§ Activity
Work through the entries below and show every line in which "view" is found.

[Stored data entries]
'''

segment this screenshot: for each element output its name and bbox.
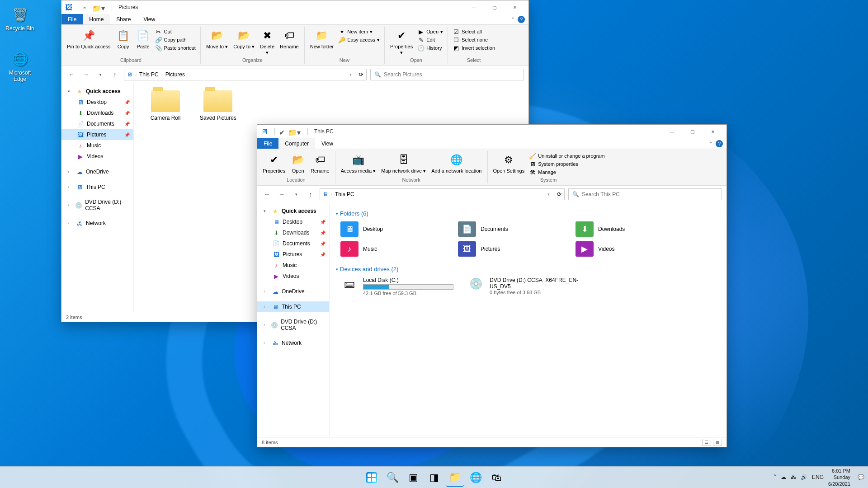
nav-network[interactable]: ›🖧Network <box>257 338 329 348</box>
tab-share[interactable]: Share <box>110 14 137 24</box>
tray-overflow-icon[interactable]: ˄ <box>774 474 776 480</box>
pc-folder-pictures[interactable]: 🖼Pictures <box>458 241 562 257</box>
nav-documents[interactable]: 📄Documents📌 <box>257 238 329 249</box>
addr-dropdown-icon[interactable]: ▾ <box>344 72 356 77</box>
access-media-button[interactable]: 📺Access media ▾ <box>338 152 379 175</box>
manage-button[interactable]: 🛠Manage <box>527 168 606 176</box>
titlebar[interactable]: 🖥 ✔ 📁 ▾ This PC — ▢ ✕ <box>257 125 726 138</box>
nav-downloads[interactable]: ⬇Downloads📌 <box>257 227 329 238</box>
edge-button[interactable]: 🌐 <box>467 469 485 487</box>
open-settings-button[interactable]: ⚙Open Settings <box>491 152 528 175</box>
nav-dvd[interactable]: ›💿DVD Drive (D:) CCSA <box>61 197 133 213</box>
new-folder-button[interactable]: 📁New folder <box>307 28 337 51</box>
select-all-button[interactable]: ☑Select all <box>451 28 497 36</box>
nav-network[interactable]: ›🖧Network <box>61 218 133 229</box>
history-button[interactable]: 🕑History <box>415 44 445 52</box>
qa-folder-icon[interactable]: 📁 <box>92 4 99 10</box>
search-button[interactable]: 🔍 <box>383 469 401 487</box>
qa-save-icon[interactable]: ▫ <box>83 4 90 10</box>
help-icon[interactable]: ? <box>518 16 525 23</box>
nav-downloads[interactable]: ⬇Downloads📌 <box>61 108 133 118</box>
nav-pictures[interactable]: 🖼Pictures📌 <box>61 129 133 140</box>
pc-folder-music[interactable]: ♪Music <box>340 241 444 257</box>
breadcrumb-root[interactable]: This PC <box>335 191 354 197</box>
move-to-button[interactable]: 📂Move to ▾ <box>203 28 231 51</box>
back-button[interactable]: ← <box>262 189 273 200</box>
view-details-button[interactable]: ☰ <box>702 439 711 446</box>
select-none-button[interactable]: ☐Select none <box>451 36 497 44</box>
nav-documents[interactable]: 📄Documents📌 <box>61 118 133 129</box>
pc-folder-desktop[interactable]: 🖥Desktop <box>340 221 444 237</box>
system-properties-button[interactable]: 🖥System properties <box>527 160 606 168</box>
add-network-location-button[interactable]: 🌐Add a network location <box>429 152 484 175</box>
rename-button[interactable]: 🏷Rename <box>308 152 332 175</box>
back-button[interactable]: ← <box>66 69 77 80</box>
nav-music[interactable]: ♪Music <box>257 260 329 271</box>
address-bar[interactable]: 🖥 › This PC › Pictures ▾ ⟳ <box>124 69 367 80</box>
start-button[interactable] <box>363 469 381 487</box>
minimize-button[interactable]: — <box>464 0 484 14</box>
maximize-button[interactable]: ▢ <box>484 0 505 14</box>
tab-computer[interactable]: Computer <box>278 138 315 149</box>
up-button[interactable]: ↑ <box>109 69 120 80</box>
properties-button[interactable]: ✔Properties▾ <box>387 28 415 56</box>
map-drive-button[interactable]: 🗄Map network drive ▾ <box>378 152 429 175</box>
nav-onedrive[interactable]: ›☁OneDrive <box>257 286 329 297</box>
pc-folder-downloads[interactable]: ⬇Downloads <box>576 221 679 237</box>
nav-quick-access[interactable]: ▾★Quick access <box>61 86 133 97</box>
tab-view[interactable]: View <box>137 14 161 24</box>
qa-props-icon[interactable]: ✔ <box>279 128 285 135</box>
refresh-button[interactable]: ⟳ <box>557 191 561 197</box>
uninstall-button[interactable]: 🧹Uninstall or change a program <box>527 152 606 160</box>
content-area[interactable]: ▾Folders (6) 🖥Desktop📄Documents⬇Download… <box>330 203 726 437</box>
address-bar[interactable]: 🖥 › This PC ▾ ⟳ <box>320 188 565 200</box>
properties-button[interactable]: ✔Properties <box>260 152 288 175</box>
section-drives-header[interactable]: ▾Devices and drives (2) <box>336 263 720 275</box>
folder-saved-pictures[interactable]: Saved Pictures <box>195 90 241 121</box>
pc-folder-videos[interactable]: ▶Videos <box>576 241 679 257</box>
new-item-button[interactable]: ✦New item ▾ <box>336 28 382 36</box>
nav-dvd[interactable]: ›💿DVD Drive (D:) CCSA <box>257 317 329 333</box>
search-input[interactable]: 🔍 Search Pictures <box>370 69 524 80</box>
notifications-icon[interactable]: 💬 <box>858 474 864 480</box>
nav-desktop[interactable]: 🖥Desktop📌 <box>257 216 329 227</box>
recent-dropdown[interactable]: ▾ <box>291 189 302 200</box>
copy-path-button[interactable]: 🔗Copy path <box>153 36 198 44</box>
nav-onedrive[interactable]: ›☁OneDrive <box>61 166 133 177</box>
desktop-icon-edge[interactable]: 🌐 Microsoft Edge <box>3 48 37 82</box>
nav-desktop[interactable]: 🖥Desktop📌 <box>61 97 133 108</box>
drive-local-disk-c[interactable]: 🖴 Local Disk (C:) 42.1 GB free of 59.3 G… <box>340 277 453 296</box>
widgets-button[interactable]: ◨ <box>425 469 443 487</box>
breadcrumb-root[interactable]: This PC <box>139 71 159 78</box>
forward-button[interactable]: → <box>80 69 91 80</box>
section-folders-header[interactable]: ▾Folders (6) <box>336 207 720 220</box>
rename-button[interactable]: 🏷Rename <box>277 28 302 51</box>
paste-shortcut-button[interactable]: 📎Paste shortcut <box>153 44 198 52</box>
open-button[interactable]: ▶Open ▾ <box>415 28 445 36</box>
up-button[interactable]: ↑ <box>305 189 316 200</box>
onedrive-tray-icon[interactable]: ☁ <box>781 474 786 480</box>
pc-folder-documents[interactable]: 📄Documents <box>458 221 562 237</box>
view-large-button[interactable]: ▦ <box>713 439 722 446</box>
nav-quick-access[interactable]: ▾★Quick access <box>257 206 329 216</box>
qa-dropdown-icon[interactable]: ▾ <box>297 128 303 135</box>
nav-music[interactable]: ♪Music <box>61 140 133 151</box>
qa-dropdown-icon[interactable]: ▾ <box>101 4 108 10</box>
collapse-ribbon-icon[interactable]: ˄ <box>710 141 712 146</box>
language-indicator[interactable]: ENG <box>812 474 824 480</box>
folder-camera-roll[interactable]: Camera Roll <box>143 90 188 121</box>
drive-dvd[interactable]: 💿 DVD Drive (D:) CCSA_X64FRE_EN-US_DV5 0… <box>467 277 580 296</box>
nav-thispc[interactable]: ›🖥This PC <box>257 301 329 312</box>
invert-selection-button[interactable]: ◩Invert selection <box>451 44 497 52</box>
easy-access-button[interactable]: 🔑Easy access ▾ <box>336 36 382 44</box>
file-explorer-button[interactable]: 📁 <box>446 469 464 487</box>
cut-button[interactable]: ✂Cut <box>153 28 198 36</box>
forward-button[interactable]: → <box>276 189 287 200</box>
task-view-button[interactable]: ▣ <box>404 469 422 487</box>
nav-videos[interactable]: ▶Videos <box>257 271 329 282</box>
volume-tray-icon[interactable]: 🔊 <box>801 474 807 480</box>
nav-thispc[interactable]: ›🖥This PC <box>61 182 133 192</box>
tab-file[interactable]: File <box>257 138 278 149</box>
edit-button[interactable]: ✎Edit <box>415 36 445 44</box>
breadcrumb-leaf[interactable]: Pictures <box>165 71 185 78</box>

'''
'''

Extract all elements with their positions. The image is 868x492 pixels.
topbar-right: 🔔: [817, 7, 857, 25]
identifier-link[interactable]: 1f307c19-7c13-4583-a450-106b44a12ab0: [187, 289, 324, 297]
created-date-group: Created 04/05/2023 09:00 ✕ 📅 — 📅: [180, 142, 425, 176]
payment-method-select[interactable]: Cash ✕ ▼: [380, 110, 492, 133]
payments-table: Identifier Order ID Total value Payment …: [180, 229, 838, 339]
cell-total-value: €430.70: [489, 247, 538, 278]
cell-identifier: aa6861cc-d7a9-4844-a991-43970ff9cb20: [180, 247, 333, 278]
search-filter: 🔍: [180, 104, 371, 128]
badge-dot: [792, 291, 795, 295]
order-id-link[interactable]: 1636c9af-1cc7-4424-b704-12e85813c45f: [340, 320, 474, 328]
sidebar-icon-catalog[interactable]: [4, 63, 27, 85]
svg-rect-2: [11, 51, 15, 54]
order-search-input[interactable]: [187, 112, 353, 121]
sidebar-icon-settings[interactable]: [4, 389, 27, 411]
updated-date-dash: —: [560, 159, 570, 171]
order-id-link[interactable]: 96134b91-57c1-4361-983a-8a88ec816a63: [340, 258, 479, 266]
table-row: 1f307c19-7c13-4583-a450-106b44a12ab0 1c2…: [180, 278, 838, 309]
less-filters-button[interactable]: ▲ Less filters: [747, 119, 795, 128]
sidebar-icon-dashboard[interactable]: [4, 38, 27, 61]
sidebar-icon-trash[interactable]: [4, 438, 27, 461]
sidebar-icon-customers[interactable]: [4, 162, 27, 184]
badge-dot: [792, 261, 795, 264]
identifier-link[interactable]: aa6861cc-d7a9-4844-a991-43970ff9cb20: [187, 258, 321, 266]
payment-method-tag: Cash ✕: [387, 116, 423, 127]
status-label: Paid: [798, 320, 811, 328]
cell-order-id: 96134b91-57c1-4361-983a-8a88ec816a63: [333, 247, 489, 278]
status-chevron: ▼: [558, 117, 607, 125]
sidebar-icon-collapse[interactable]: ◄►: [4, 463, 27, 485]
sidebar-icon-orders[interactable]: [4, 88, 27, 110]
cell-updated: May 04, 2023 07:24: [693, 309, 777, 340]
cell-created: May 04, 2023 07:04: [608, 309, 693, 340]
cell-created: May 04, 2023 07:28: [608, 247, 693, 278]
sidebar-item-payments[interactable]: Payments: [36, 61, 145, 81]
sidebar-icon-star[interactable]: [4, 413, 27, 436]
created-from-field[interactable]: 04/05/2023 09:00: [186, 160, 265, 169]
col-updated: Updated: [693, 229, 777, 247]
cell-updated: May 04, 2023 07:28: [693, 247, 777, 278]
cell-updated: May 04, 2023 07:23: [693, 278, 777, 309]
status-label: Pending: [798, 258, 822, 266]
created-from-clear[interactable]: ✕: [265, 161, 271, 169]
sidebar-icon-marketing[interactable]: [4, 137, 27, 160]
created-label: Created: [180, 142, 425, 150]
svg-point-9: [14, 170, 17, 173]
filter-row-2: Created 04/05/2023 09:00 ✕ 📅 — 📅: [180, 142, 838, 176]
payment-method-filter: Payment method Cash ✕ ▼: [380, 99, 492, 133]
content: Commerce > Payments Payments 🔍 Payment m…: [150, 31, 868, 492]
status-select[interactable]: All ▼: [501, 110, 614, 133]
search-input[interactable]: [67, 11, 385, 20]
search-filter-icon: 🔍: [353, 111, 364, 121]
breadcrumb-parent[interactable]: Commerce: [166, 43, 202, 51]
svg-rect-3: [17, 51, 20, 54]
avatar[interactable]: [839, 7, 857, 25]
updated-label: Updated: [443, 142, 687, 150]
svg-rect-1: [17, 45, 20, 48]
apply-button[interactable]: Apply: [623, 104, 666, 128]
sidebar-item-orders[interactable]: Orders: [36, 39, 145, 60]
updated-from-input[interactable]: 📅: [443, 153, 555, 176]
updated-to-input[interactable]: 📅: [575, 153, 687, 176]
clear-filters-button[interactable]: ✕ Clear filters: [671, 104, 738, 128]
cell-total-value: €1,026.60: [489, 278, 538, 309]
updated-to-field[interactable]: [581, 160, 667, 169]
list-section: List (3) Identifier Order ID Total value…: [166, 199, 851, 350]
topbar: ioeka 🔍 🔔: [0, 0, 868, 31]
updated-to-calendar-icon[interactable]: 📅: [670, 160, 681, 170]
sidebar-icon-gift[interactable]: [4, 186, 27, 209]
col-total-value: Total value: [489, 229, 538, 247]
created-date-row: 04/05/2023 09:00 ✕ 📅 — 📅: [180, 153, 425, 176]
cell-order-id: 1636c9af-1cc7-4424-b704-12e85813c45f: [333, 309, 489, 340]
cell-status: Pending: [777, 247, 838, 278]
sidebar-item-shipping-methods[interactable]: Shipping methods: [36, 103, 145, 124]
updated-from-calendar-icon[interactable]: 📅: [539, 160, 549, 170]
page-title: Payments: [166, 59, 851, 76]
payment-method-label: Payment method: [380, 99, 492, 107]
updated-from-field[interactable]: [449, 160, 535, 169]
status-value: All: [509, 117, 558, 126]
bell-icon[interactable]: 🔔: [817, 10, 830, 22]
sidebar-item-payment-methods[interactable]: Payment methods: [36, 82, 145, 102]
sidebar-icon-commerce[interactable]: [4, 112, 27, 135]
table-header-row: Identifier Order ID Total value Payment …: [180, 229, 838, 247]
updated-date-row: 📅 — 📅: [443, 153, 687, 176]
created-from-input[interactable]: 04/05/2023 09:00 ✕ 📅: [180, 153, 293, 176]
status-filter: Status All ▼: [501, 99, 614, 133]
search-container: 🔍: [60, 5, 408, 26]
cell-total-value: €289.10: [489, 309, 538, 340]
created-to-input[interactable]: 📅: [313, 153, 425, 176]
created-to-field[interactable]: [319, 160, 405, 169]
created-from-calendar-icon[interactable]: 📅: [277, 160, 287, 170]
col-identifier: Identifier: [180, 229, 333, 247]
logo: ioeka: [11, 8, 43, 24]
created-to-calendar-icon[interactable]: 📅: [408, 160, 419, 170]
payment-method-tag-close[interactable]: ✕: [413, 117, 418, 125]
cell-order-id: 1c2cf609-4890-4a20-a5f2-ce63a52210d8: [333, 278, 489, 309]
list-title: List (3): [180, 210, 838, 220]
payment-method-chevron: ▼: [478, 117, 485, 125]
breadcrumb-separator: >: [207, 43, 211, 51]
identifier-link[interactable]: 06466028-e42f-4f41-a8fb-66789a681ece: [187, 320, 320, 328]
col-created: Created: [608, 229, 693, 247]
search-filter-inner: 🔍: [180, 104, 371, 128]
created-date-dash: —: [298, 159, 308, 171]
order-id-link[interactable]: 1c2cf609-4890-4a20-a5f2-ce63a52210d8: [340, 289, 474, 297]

'''

§ Solution to the exercise
view-details-button[interactable]: ☰ <box>702 439 711 446</box>
tab-view[interactable]: View <box>137 14 161 24</box>
view-large-button[interactable]: ▦ <box>713 439 722 446</box>
task-view-button[interactable]: ▣ <box>404 469 422 487</box>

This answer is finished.